EXERCISE AIM
The entries are to be duplicated exactly, though any picture in them must be omitted.

DATA TO EXAMINE
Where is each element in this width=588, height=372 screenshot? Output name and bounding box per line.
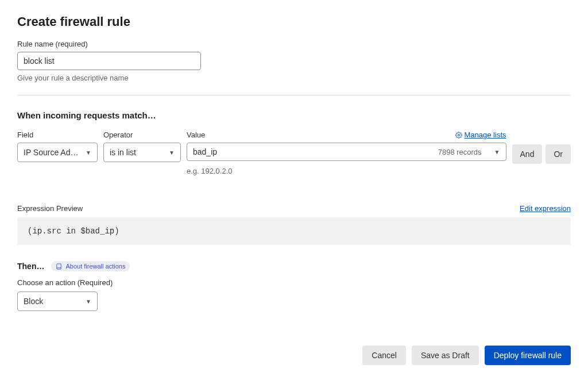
page-title: Create firewall rule: [17, 14, 571, 29]
cancel-button[interactable]: Cancel: [362, 346, 406, 365]
rule-name-label: Rule name (required): [17, 40, 571, 48]
operator-select[interactable]: is in list ▼: [103, 143, 181, 162]
field-select[interactable]: IP Source Address ▼: [17, 143, 98, 162]
edit-expression-link[interactable]: Edit expression: [520, 204, 571, 213]
action-select[interactable]: Block ▼: [17, 292, 98, 311]
caret-down-icon: ▼: [86, 149, 91, 156]
book-icon: [56, 263, 62, 270]
field-select-value: IP Source Address: [24, 148, 81, 157]
operator-select-value: is in list: [110, 148, 136, 157]
about-firewall-actions-link[interactable]: About firewall actions: [51, 261, 130, 271]
value-example: e.g. 192.0.2.0: [187, 167, 506, 175]
caret-down-icon: ▼: [169, 149, 175, 156]
manage-lists-link[interactable]: Manage lists: [455, 131, 506, 139]
and-button[interactable]: And: [512, 144, 543, 164]
value-records-count: 7898 records: [438, 148, 482, 156]
save-draft-button[interactable]: Save as Draft: [412, 346, 479, 365]
choose-action-label: Choose an action (Required): [17, 278, 571, 287]
rule-name-helper: Give your rule a descriptive name: [17, 74, 571, 82]
deploy-button[interactable]: Deploy firewall rule: [485, 346, 571, 365]
manage-lists-label: Manage lists: [465, 131, 506, 139]
then-label: Then…: [17, 262, 44, 271]
expression-preview: (ip.src in $bad_ip): [17, 217, 571, 245]
gear-icon: [455, 132, 462, 139]
or-button[interactable]: Or: [546, 144, 571, 164]
action-select-value: Block: [24, 297, 43, 306]
about-firewall-actions-label: About firewall actions: [65, 263, 125, 270]
svg-point-0: [458, 134, 459, 136]
field-label: Field: [17, 131, 98, 139]
caret-down-icon: ▼: [494, 149, 500, 155]
expression-preview-label: Expression Preview: [17, 204, 83, 213]
value-select-name: bad_ip: [193, 147, 217, 156]
operator-label: Operator: [103, 131, 181, 139]
section-divider: [17, 95, 571, 95]
rule-name-input[interactable]: [17, 52, 201, 70]
match-heading: When incoming requests match…: [17, 110, 571, 120]
value-select[interactable]: bad_ip 7898 records ▼: [187, 143, 506, 161]
caret-down-icon: ▼: [86, 298, 91, 305]
value-label: Value: [187, 131, 205, 139]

TASK ANSWER
Where is each element in this width=588, height=372 screenshot? Output name and bounding box per line.
page-title: Create firewall rule: [17, 14, 571, 29]
cancel-button[interactable]: Cancel: [362, 346, 406, 365]
rule-name-label: Rule name (required): [17, 40, 571, 48]
operator-select[interactable]: is in list ▼: [103, 143, 181, 162]
field-select[interactable]: IP Source Address ▼: [17, 143, 98, 162]
edit-expression-link[interactable]: Edit expression: [520, 204, 571, 213]
action-select[interactable]: Block ▼: [17, 292, 98, 311]
caret-down-icon: ▼: [86, 149, 91, 156]
book-icon: [56, 263, 62, 270]
field-select-value: IP Source Address: [24, 148, 81, 157]
operator-select-value: is in list: [110, 148, 136, 157]
about-firewall-actions-link[interactable]: About firewall actions: [51, 261, 130, 271]
value-example: e.g. 192.0.2.0: [187, 167, 506, 175]
caret-down-icon: ▼: [169, 149, 175, 156]
manage-lists-link[interactable]: Manage lists: [455, 131, 506, 139]
and-button[interactable]: And: [512, 144, 543, 164]
value-records-count: 7898 records: [438, 148, 482, 156]
save-draft-button[interactable]: Save as Draft: [412, 346, 479, 365]
choose-action-label: Choose an action (Required): [17, 278, 571, 287]
rule-name-helper: Give your rule a descriptive name: [17, 74, 571, 82]
deploy-button[interactable]: Deploy firewall rule: [485, 346, 571, 365]
manage-lists-label: Manage lists: [465, 131, 506, 139]
then-label: Then…: [17, 262, 44, 271]
expression-preview: (ip.src in $bad_ip): [17, 217, 571, 245]
gear-icon: [455, 132, 462, 139]
or-button[interactable]: Or: [546, 144, 571, 164]
action-select-value: Block: [24, 297, 43, 306]
about-firewall-actions-label: About firewall actions: [65, 263, 125, 270]
svg-point-0: [458, 134, 459, 136]
field-label: Field: [17, 131, 98, 139]
caret-down-icon: ▼: [494, 149, 500, 155]
expression-preview-label: Expression Preview: [17, 204, 83, 213]
value-select-name: bad_ip: [193, 147, 217, 156]
operator-label: Operator: [103, 131, 181, 139]
section-divider: [17, 95, 571, 95]
rule-name-input[interactable]: [17, 52, 201, 70]
match-heading: When incoming requests match…: [17, 110, 571, 120]
value-select[interactable]: bad_ip 7898 records ▼: [187, 143, 506, 161]
caret-down-icon: ▼: [86, 298, 91, 305]
value-label: Value: [187, 131, 205, 139]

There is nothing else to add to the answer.